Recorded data
----------
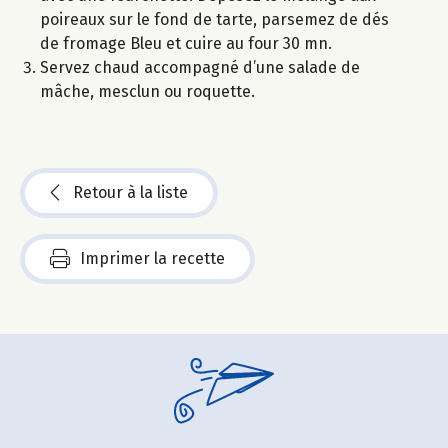
poireaux sur le fond de tarte, parsemez de dés
de fromage Bleu et cuire au four 30 mn.
Servez chaud accompagné d’une salade de
mâche, mesclun ou roquette.
Retour à la liste
Imprimer la recette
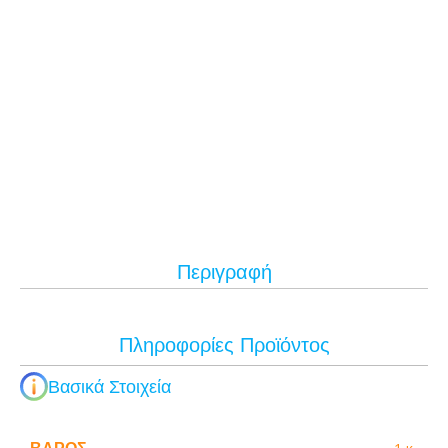
Περιγραφή
Πληροφορίες Προϊόντος
Βασικά Στοιχεία
ΒΆΡΟΣ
----------
Task to carry out
Leave the images aside and return the records above exactly as written.

Answer for the task
poireaux sur le fond de tarte, parsemez de dés
de fromage Bleu et cuire au four 30 mn.
Servez chaud accompagné d’une salade de
mâche, mesclun ou roquette.
Retour à la liste
Imprimer la recette
Περιγραφή
Πληροφορίες Προϊόντος
Βασικά Στοιχεία
ΒΆΡΟΣ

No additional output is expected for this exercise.